══ EXTRACTED DATA ══

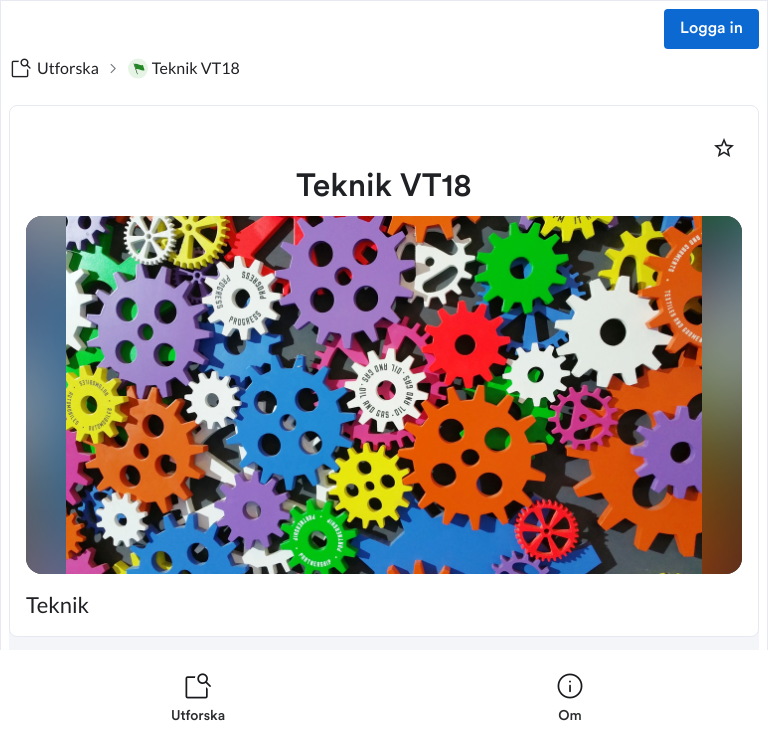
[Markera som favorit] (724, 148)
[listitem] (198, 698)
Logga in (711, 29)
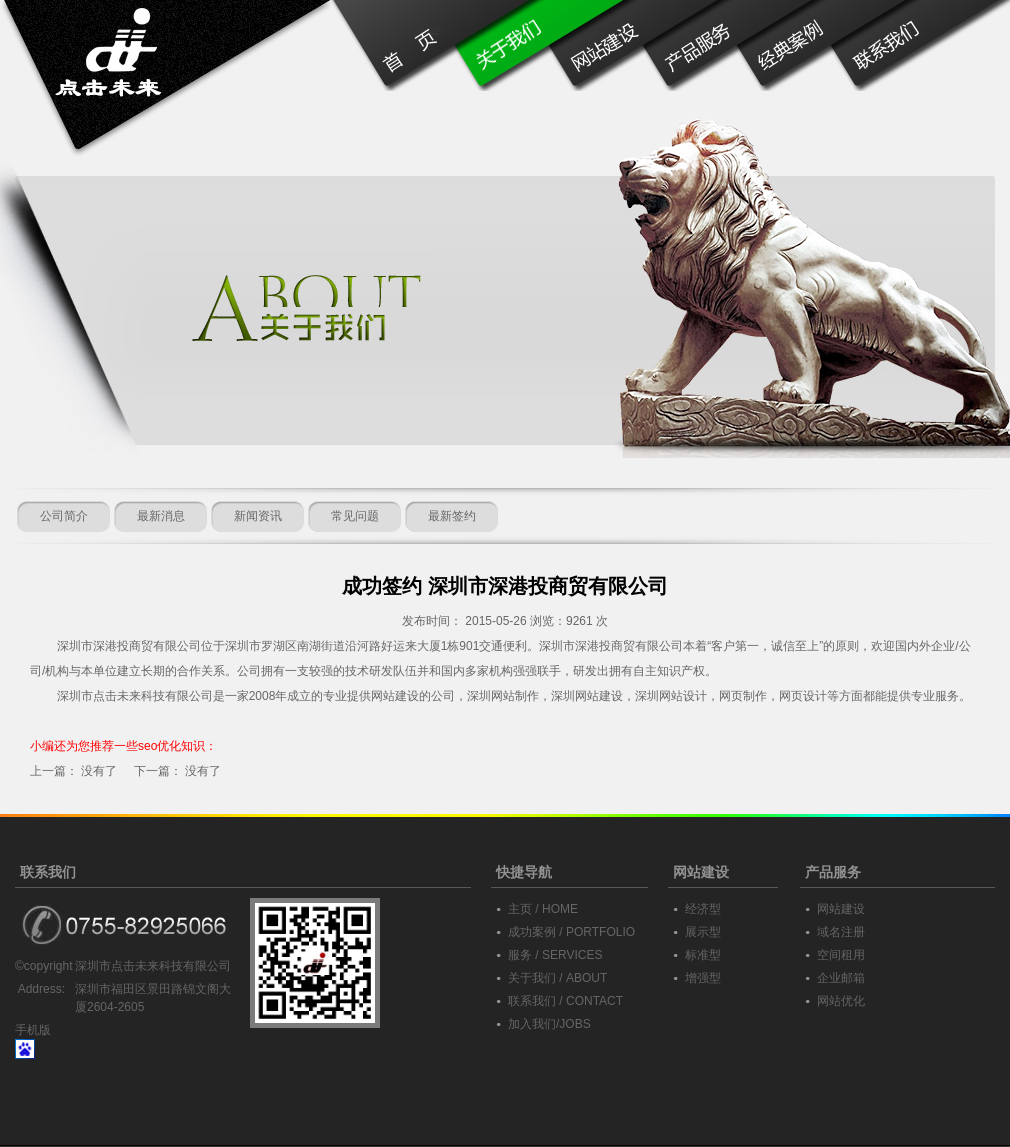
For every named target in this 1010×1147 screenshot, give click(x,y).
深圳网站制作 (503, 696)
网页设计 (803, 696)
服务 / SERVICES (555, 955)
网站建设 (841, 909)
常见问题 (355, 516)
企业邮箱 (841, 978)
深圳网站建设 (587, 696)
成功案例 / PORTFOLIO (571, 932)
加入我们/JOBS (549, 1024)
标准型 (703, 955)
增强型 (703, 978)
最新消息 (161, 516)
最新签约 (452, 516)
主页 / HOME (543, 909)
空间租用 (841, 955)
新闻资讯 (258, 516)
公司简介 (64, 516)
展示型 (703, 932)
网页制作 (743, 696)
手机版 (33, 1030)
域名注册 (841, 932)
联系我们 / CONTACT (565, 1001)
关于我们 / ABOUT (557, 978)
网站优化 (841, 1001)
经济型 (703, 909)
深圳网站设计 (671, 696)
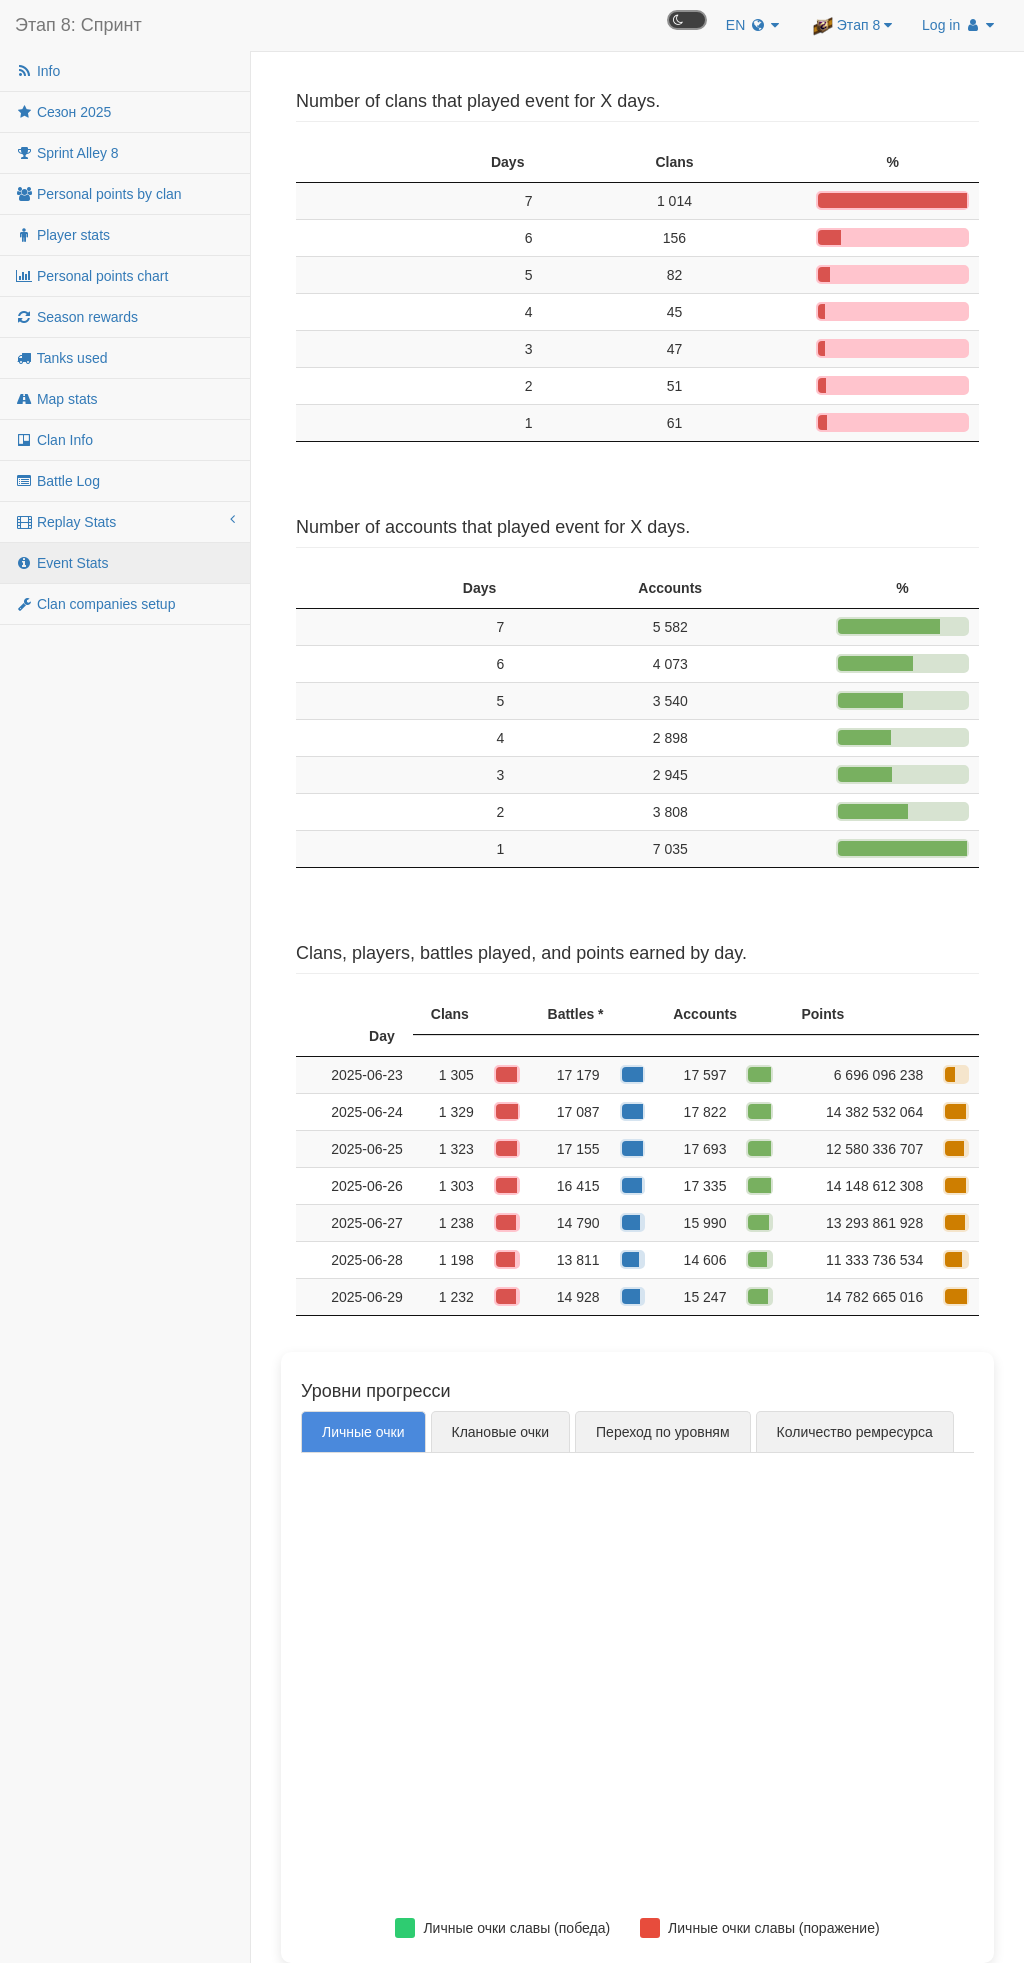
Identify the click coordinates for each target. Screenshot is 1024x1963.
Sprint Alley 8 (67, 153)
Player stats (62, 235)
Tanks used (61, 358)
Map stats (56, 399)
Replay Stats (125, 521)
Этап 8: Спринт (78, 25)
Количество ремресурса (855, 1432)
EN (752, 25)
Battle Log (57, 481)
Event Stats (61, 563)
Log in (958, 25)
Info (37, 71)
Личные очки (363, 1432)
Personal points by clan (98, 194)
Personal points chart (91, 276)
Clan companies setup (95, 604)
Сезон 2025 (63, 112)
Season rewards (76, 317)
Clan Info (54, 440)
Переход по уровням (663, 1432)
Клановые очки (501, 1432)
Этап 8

═══

### WORK REQUIRED:
Please copy, exactly as written, every line in the listing above from the line with "Этап 8: Спринт (78, 25)" up to and including the line with "Personal points chart (91, 276)".

### WRITTEN SOLUTION:
Этап 8: Спринт (78, 25)
Количество ремресурса (855, 1432)
EN (752, 25)
Battle Log (57, 481)
Event Stats (61, 563)
Log in (958, 25)
Info (37, 71)
Личные очки (363, 1432)
Personal points by clan (98, 194)
Personal points chart (91, 276)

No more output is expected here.